== Prompt ==
Look through the listing underneath for "Dynamic", and copy every line that has it.

== Supplied entries ==
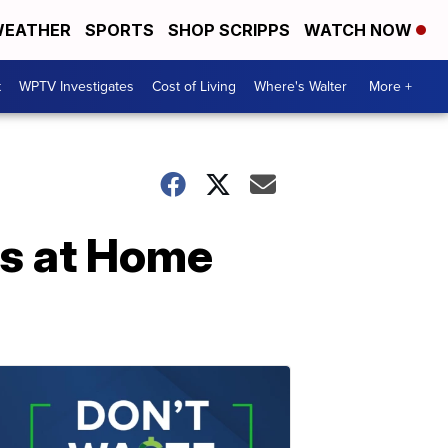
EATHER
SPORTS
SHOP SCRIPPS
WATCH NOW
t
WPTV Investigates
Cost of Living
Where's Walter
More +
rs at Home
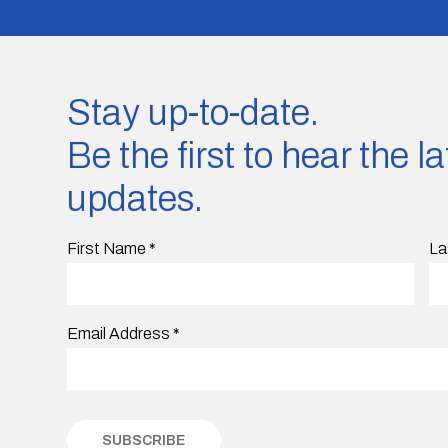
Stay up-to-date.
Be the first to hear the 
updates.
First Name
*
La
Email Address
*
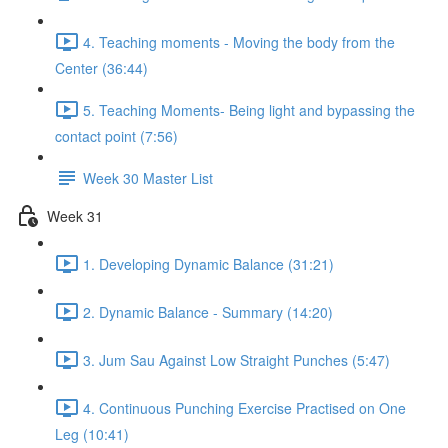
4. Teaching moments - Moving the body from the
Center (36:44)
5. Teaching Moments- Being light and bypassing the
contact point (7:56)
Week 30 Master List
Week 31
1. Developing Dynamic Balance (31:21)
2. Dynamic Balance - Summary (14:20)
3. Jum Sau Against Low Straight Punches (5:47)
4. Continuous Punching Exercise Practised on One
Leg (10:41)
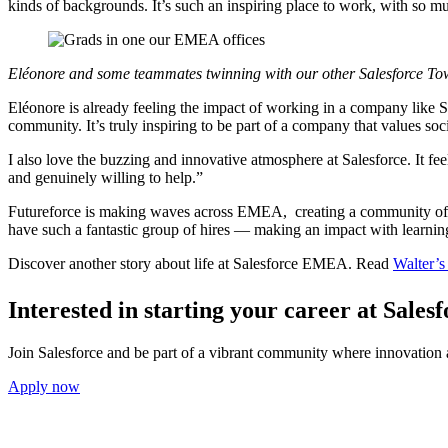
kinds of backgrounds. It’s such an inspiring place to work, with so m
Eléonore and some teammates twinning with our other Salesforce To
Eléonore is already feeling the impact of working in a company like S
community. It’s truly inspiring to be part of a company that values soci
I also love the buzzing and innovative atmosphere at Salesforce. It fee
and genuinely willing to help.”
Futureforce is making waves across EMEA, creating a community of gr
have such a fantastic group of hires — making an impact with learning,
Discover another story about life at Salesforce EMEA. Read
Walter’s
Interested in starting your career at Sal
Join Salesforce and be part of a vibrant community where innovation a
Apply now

* * *

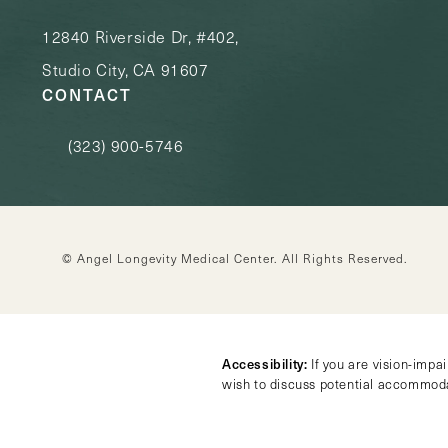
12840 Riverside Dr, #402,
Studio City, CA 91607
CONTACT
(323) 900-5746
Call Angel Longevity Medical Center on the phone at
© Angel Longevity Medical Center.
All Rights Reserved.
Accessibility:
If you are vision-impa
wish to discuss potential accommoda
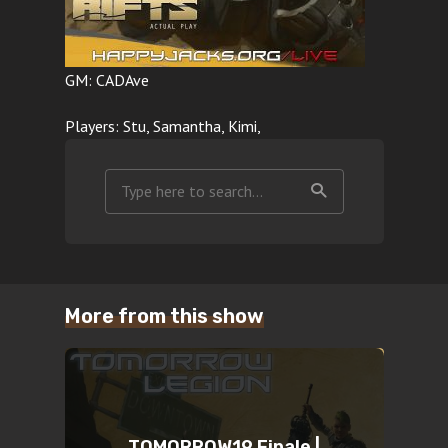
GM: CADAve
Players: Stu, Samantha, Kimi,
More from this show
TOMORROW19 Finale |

== Expected answer ==
1. Developing Dynamic Balance (31:21)
2. Dynamic Balance - Summary (14:20)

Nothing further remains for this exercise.